- _YOUR INSTRUCTIONS_:
Below are some records. Set each one down exactly as it reads.
====== INPUT FOR THIS TASK ======
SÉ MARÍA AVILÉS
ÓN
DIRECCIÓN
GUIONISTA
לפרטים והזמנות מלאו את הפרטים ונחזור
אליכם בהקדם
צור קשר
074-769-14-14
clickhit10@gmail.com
======
- _REPLY TO THE TASK_:
SÉ MARÍA AVILÉS
ÓN
DIRECCIÓN
GUIONISTA
לפרטים והזמנות מלאו את הפרטים ונחזור
אליכם בהקדם
צור קשר
074-769-14-14
clickhit10@gmail.com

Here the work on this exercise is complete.